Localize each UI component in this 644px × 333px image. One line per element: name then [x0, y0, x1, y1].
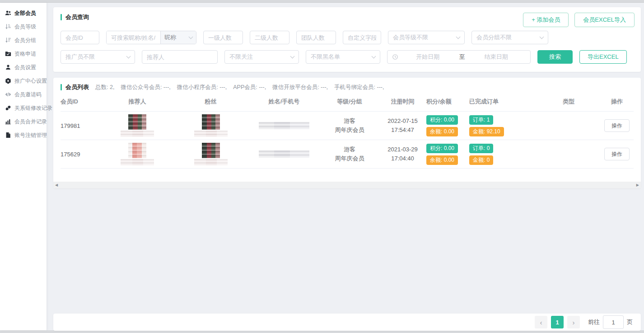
- level2-count-input[interactable]: [250, 31, 289, 44]
- team-count-input[interactable]: [296, 31, 336, 44]
- register-time-cell: 2022-07-1517:54:47: [379, 117, 426, 135]
- sidebar: 全部会员会员等级会员分组资格申请会员设置推广中心设置会员邀请码关系链修改记录会员…: [0, 3, 47, 330]
- level1-count-input[interactable]: [203, 31, 243, 44]
- sort-alpha-icon: [5, 37, 11, 43]
- member-id-cell: 175629: [61, 151, 101, 158]
- prev-page-button[interactable]: ‹: [535, 316, 547, 328]
- page-1-button[interactable]: 1: [551, 316, 564, 328]
- date-end-placeholder[interactable]: 结束日期: [467, 53, 526, 61]
- column-header: 推荐人: [101, 98, 173, 106]
- name-blurred: [194, 159, 228, 165]
- member-id-input[interactable]: [61, 31, 99, 44]
- date-separator: 至: [457, 53, 467, 61]
- export-excel-button[interactable]: 导出EXCEL: [579, 50, 627, 64]
- custom-field-input[interactable]: [343, 31, 381, 44]
- member-stat: 微信公众号会员: ---,: [121, 84, 170, 90]
- member-stat: 手机号绑定会员: ---,: [334, 84, 384, 90]
- sidebar-menu: 全部会员会员等级会员分组资格申请会员设置推广中心设置会员邀请码关系链修改记录会员…: [0, 6, 47, 142]
- action-cell: 操作: [600, 148, 634, 160]
- table-row: 175629游客周年庆会员2021-03-2917:04:40积分: 0.00余…: [61, 140, 634, 169]
- level-group-cell: 游客周年庆会员: [320, 145, 379, 163]
- amount-badge: 金额: 0: [469, 155, 493, 165]
- register-time: 17:04:40: [379, 154, 426, 163]
- member-group-value: 会员分组不限: [476, 33, 512, 42]
- scroll-right-icon[interactable]: ▶: [636, 183, 639, 187]
- scroll-left-icon[interactable]: ◀: [55, 183, 58, 187]
- add-member-button[interactable]: + 添加会员: [523, 13, 569, 27]
- folder-check-icon: [5, 51, 11, 57]
- clock-icon: [392, 54, 398, 60]
- horizontal-scrollbar[interactable]: ◀ ▶: [53, 182, 641, 188]
- name-blurred: [194, 131, 228, 137]
- next-page-button[interactable]: ›: [567, 316, 580, 328]
- member-id-cell: 179981: [61, 122, 101, 129]
- keyword-type-select[interactable]: 昵称: [160, 31, 196, 44]
- sidebar-item-gear[interactable]: 推广中心设置: [0, 74, 47, 88]
- member-level-select[interactable]: 会员等级不限: [388, 31, 465, 44]
- row-action-button[interactable]: 操作: [604, 119, 630, 132]
- column-header: 已完成订单: [469, 98, 537, 106]
- sidebar-item-users[interactable]: 全部会员: [0, 6, 47, 20]
- fans-cell: [173, 141, 248, 167]
- sidebar-item-label: 推广中心设置: [14, 77, 47, 85]
- register-date-range-picker[interactable]: 开始日期 至 结束日期: [387, 50, 531, 64]
- search-form-row-2: 推广员不限 不限关注 不限黑名单 开始日期 至 结束日期: [61, 50, 634, 64]
- member-stats: 总数: 2,微信公众号会员: ---,微信小程序会员: ---,APP会员: -…: [95, 84, 390, 91]
- level-group-cell: 游客周年庆会员: [320, 117, 379, 135]
- avatar-blurred: [128, 114, 146, 130]
- file-icon: [5, 132, 11, 138]
- chevron-down-icon: [290, 54, 295, 59]
- member-group-select[interactable]: 会员分组不限: [471, 31, 548, 44]
- avatar-blurred: [202, 114, 220, 130]
- chevron-down-icon: [372, 54, 376, 59]
- sidebar-item-user[interactable]: 会员设置: [0, 61, 47, 74]
- fans-cell: [173, 113, 248, 139]
- sidebar-item-file[interactable]: 账号注销管理: [0, 128, 47, 142]
- sidebar-item-code[interactable]: 会员邀请码: [0, 88, 47, 101]
- action-cell: 操作: [600, 119, 634, 132]
- name-phone-cell: [248, 150, 320, 158]
- sidebar-item-folder-check[interactable]: 资格申请: [0, 47, 47, 61]
- sidebar-item-label: 账号注销管理: [14, 131, 47, 139]
- orders-badge: 订单: 1: [469, 115, 493, 125]
- follow-select[interactable]: 不限关注: [224, 50, 299, 64]
- group-label: 周年庆会员: [320, 126, 379, 135]
- sidebar-item-label: 会员合并记录: [14, 118, 47, 126]
- member-stat: 总数: 2,: [95, 84, 114, 90]
- excel-import-button[interactable]: 会员EXCEL导入: [574, 13, 635, 27]
- search-button[interactable]: 搜索: [537, 50, 573, 64]
- points-badge: 积分: 0.00: [426, 144, 458, 153]
- referrer-input[interactable]: [142, 50, 218, 64]
- name-blurred: [121, 131, 154, 137]
- referrer-cell: [101, 113, 173, 139]
- member-level-value: 会员等级不限: [393, 33, 428, 42]
- sidebar-item-sort-alpha[interactable]: 会员分组: [0, 33, 47, 47]
- column-header: 注册时间: [379, 98, 426, 106]
- title-accent-bar: [61, 84, 62, 90]
- column-header: 等级/分组: [320, 98, 379, 106]
- register-date: 2021-03-29: [379, 145, 426, 154]
- promoter-value: 推广员不限: [65, 53, 95, 61]
- keyword-input[interactable]: [107, 31, 160, 44]
- chevron-down-icon: [456, 35, 461, 39]
- follow-value: 不限关注: [229, 53, 253, 61]
- points-badge: 积分: 0.00: [426, 115, 458, 125]
- member-stat: 微信开放平台会员: ---,: [272, 84, 328, 90]
- goto-page-input[interactable]: [603, 315, 624, 329]
- orders-cell: 订单: 0金额: 0: [469, 144, 537, 165]
- sidebar-item-label: 资格申请: [14, 50, 36, 58]
- sidebar-item-bar-chart[interactable]: 会员合并记录: [0, 115, 47, 128]
- row-action-button[interactable]: 操作: [604, 148, 630, 160]
- chevron-down-icon: [540, 35, 544, 39]
- points-balance-cell: 积分: 0.00余额: 0.00: [426, 115, 469, 136]
- blacklist-select[interactable]: 不限黑名单: [306, 50, 380, 64]
- level-label: 游客: [320, 145, 379, 154]
- sidebar-item-link[interactable]: 关系链修改记录: [0, 101, 47, 115]
- sidebar-item-label: 全部会员: [14, 9, 36, 17]
- balance-badge: 余额: 0.00: [426, 127, 458, 136]
- link-icon: [5, 105, 11, 111]
- promoter-select[interactable]: 推广员不限: [61, 50, 135, 64]
- date-start-placeholder[interactable]: 开始日期: [398, 53, 457, 61]
- sidebar-item-label: 会员邀请码: [14, 91, 42, 98]
- sidebar-item-sort-numeric[interactable]: 会员等级: [0, 20, 47, 33]
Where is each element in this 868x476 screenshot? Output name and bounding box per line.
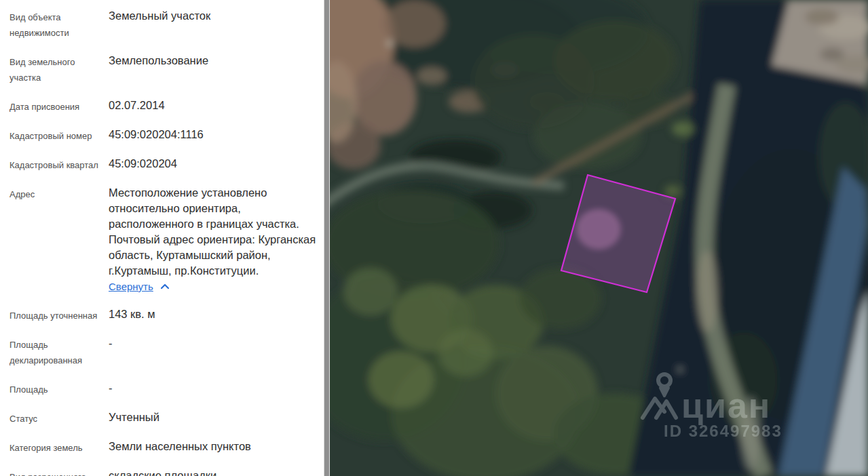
field-area: Площадь - [10,380,324,397]
field-area-declared: Площадь декларированная - [10,336,324,368]
field-label: Категория земель [10,439,109,456]
field-land-category: Категория земель Земли населенных пункто… [10,439,324,456]
field-permitted-use: Вид разрешенного использования складские… [10,468,324,476]
field-label: Кадастровый номер [10,127,109,144]
address-text: Местоположение установлено относительно … [109,185,320,279]
watermark-brand: циан [681,386,771,425]
field-label: Площадь уточненная [10,306,109,323]
satellite-map[interactable]: циан ID 326497983 [330,0,868,476]
chevron-up-icon [160,283,170,290]
panel-scrollbar[interactable] [324,0,330,476]
field-label: Дата присвоения [10,98,109,115]
field-value: Учтенный [109,410,320,427]
field-label: Вид объекта недвижимости [10,8,109,41]
details-panel: Вид объекта недвижимости Земельный участ… [0,0,324,476]
field-cadastral-block: Кадастровый квартал 45:09:020204 [10,156,324,173]
field-value: Местоположение установлено относительно … [109,185,320,294]
field-label: Вид земельного участка [10,53,109,85]
field-date-assigned: Дата присвоения 02.07.2014 [10,98,324,115]
field-value: Земельный участок [109,8,320,41]
cadastral-page: Вид объекта недвижимости Земельный участ… [0,0,868,476]
field-value: 45:09:020204:1116 [109,127,320,144]
field-status: Статус Учтенный [10,410,324,427]
map-canvas[interactable]: циан ID 326497983 [330,0,868,476]
field-value: 45:09:020204 [109,156,320,173]
field-land-kind: Вид земельного участка Землепользование [10,53,324,85]
field-address: Адрес Местоположение установлено относит… [10,185,324,294]
collapse-link-label: Свернуть [109,279,153,294]
field-value: 02.07.2014 [109,98,320,115]
field-value: Земли населенных пунктов [109,439,320,456]
field-value: складские площадки [109,468,320,476]
field-value: - [109,336,320,368]
field-object-kind: Вид объекта недвижимости Земельный участ… [10,8,324,41]
field-label: Вид разрешенного использования [10,468,109,476]
field-value: - [109,380,320,397]
field-label: Площадь [10,380,109,397]
field-label: Площадь декларированная [10,336,109,368]
field-label: Адрес [10,185,109,294]
field-label: Статус [10,410,109,427]
field-value: 143 кв. м [109,306,320,323]
watermark-id: ID 326497983 [664,422,782,440]
field-area-refined: Площадь уточненная 143 кв. м [10,306,324,323]
field-value: Землепользование [109,53,320,85]
field-label: Кадастровый квартал [10,156,109,173]
field-cadastral-number: Кадастровый номер 45:09:020204:1116 [10,127,324,144]
collapse-link[interactable]: Свернуть [109,279,170,294]
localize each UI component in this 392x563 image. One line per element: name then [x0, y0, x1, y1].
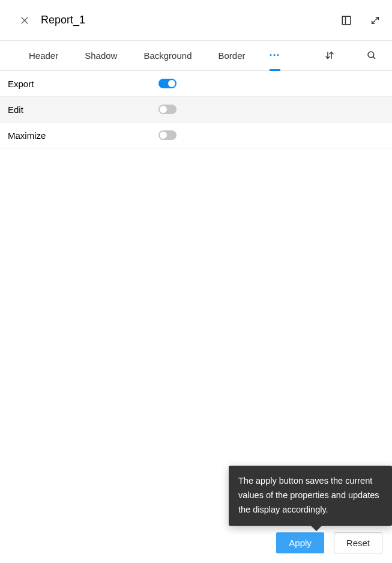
tab-border[interactable]: Border	[205, 41, 258, 70]
svg-point-12	[368, 52, 374, 58]
toggle-knob	[160, 106, 167, 113]
setting-row-edit: Edit	[0, 97, 392, 123]
svg-line-13	[373, 56, 375, 59]
title-bar: Report_1	[0, 0, 392, 41]
setting-row-export: Export	[0, 71, 392, 97]
search-icon[interactable]	[366, 50, 378, 62]
toggle-maximize[interactable]	[158, 130, 176, 140]
apply-tooltip: The apply button saves the current value…	[229, 466, 392, 526]
toggle-wrap	[158, 130, 176, 140]
title-bar-left: Report_1	[19, 14, 85, 26]
svg-rect-2	[342, 16, 351, 25]
tabs-bar: Header Shadow Background Border ···	[0, 41, 392, 71]
sort-icon[interactable]	[324, 50, 336, 62]
footer-buttons: Apply Reset	[267, 523, 392, 563]
toggle-knob	[160, 132, 167, 139]
setting-label: Maximize	[8, 130, 46, 141]
setting-label: Export	[8, 79, 34, 89]
reset-button[interactable]: Reset	[334, 532, 382, 553]
settings-list: Export Edit Maximize	[0, 71, 392, 148]
tab-header[interactable]: Header	[16, 41, 71, 70]
tab-more[interactable]: ···	[259, 41, 291, 70]
panel-layout-icon[interactable]	[340, 14, 352, 26]
title-bar-right	[340, 14, 381, 26]
toggle-export[interactable]	[158, 79, 176, 88]
toggle-wrap	[158, 105, 176, 114]
tab-shadow[interactable]: Shadow	[71, 41, 130, 70]
setting-label: Edit	[8, 105, 23, 115]
toggle-wrap	[158, 79, 176, 88]
toggle-edit[interactable]	[158, 105, 176, 114]
tab-background[interactable]: Background	[130, 41, 205, 70]
close-icon[interactable]	[19, 15, 30, 26]
tooltip-text: The apply button saves the current value…	[238, 476, 379, 514]
setting-row-maximize: Maximize	[0, 123, 392, 148]
expand-icon[interactable]	[369, 14, 381, 26]
page-title: Report_1	[41, 14, 85, 26]
tabs-right	[324, 50, 384, 62]
apply-button[interactable]: Apply	[276, 532, 324, 553]
toggle-knob	[168, 80, 175, 87]
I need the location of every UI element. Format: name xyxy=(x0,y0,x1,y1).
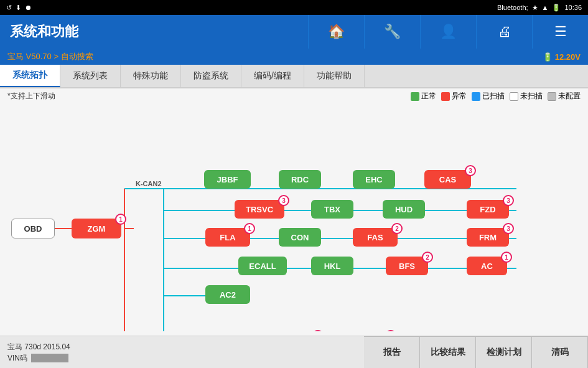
clear-codes-button[interactable]: 清码 xyxy=(532,336,588,369)
legend-unscanned-label: 未扫描 xyxy=(520,91,543,101)
badge-bfs: 2 xyxy=(422,252,433,263)
node-zgm[interactable]: ZGM 1 xyxy=(72,219,121,238)
battery-icon: 🔋 xyxy=(552,4,561,12)
node-tbx[interactable]: TBX xyxy=(311,200,353,219)
time-display: 10:36 xyxy=(564,4,582,11)
legend-blue-box xyxy=(472,92,480,101)
header-icons: 🏠 🔧 👤 🖨 ☰ xyxy=(308,15,588,49)
tab-anti-theft[interactable]: 防盗系统 xyxy=(181,65,241,87)
car-info: 宝马 730d 2015.04 VIN码 xyxy=(0,339,364,366)
tab-coding[interactable]: 编码/编程 xyxy=(241,65,304,87)
header: 系统和功能 🏠 🔧 👤 🖨 ☰ xyxy=(0,15,588,49)
test-plan-button[interactable]: 检测计划 xyxy=(476,336,532,369)
print-button[interactable]: 🖨 xyxy=(476,15,532,49)
tab-system-topology[interactable]: 系统拓扑 xyxy=(0,65,60,87)
compare-results-button[interactable]: 比较结果 xyxy=(420,336,476,369)
legend-unconfigured: 未配置 xyxy=(548,91,581,101)
tab-function-help[interactable]: 功能帮助 xyxy=(304,65,365,87)
bottom-bar: 宝马 730d 2015.04 VIN码 报告 比较结果 检测计划 清码 xyxy=(0,336,588,368)
legend-white-box xyxy=(510,92,518,101)
menu-button[interactable]: ☰ xyxy=(532,15,588,49)
back-icon: ↺ xyxy=(6,4,12,12)
badge-trsvc: 3 xyxy=(278,195,289,206)
node-ehc[interactable]: EHC xyxy=(353,170,395,189)
legend-scanned: 已扫描 xyxy=(472,91,505,101)
legend-bar: *支持上下滑动 正常 异常 已扫描 未扫描 未配置 xyxy=(0,88,588,101)
bluetooth-icon: Bluetooth; xyxy=(497,4,528,11)
report-button[interactable]: 报告 xyxy=(364,336,420,369)
legend-normal: 正常 xyxy=(411,91,436,101)
home-button[interactable]: 🏠 xyxy=(308,15,364,49)
badge-fas: 2 xyxy=(391,223,403,234)
legend-red-box xyxy=(441,92,450,101)
node-hud[interactable]: HUD xyxy=(383,200,425,219)
breadcrumb-path: 宝马 V50.70 > 自动搜索 xyxy=(7,51,93,62)
node-bfs[interactable]: BFS 2 xyxy=(386,257,428,275)
node-ac2[interactable]: AC2 xyxy=(205,285,250,304)
user-button[interactable]: 👤 xyxy=(420,15,476,49)
node-hkl[interactable]: HKL xyxy=(311,257,353,275)
vin-row: VIN码 xyxy=(7,352,357,364)
legend-scanned-label: 已扫描 xyxy=(482,91,505,101)
voltage-display: 🔋 12.20V xyxy=(543,52,581,62)
main-content: *支持上下滑动 正常 异常 已扫描 未扫描 未配置 xyxy=(0,88,588,336)
badge-cas: 3 xyxy=(465,165,476,176)
legend-error-label: 异常 xyxy=(452,91,467,101)
tab-special-function[interactable]: 特殊功能 xyxy=(121,65,181,87)
status-bar-right: Bluetooth; ★ ▲ 🔋 10:36 xyxy=(497,4,582,12)
node-jbbf[interactable]: JBBF xyxy=(204,170,251,189)
scroll-note: *支持上下滑动 xyxy=(7,91,406,101)
page-title: 系统和功能 xyxy=(0,22,308,41)
node-fas[interactable]: FAS 2 xyxy=(353,228,398,247)
status-bar: ↺ ⬇ ⏺ Bluetooth; ★ ▲ 🔋 10:36 xyxy=(0,0,588,15)
legend-gray-box xyxy=(548,92,556,101)
legend-normal-label: 正常 xyxy=(421,91,436,101)
tools-button[interactable]: 🔧 xyxy=(364,15,420,49)
badge-fla: 1 xyxy=(244,223,255,234)
system-diagram: K-CAN2 FLEXRAY OBD ZGM 1 JBBF RDC EHC CA… xyxy=(0,101,588,331)
node-rdc[interactable]: RDC xyxy=(279,170,321,189)
node-fla[interactable]: FLA 1 xyxy=(205,228,250,247)
tab-system-list[interactable]: 系统列表 xyxy=(60,65,121,87)
badge-zgm: 1 xyxy=(115,214,126,225)
car-model: 宝马 730d 2015.04 xyxy=(7,341,357,352)
diagram-inner: K-CAN2 FLEXRAY OBD ZGM 1 JBBF RDC EHC CA… xyxy=(0,101,585,331)
node-fzd[interactable]: FZD 3 xyxy=(467,200,509,219)
breadcrumb: 宝马 V50.70 > 自动搜索 🔋 12.20V xyxy=(0,49,588,65)
status-bar-left: ↺ ⬇ ⏺ xyxy=(6,4,32,12)
nav-tabs: 系统拓扑 系统列表 特殊功能 防盗系统 编码/编程 功能帮助 xyxy=(0,65,588,88)
legend-unconfigured-label: 未配置 xyxy=(558,91,581,101)
legend-unscanned: 未扫描 xyxy=(510,91,543,101)
node-con[interactable]: CON xyxy=(279,228,321,247)
badge-eps: 1 xyxy=(385,330,396,331)
signal-icon: ▲ xyxy=(542,4,549,11)
badge-fzd: 3 xyxy=(503,195,514,206)
kcan-label: K-CAN2 xyxy=(136,180,162,187)
node-cas[interactable]: CAS 3 xyxy=(424,170,471,189)
legend-green-box xyxy=(411,92,419,101)
node-ecall[interactable]: ECALL xyxy=(238,257,287,275)
vin-label: VIN码 xyxy=(7,352,27,364)
node-trsvc[interactable]: TRSVC 3 xyxy=(235,200,284,219)
download-icon: ⬇ xyxy=(16,4,21,12)
badge-icm: 1 xyxy=(312,330,324,331)
record-icon: ⏺ xyxy=(25,4,32,11)
badge-frm: 3 xyxy=(503,223,514,234)
badge-ac: 1 xyxy=(501,252,512,263)
node-frm[interactable]: FRM 3 xyxy=(467,228,509,247)
node-obd[interactable]: OBD xyxy=(11,219,55,238)
node-ac[interactable]: AC 1 xyxy=(467,257,507,275)
legend-error: 异常 xyxy=(441,91,467,101)
wifi-icon: ★ xyxy=(532,4,538,12)
vin-blur xyxy=(31,354,68,362)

**ASSIGNMENT:** Which lines in the records above contain the string "area"? Copy each one.

**TASK RESULT:**
field-area: Площадь - [10,380,324,397]
field-area-declared: Площадь декларированная - [10,336,324,368]
field-area-refined: Площадь уточненная 143 кв. м [10,306,324,323]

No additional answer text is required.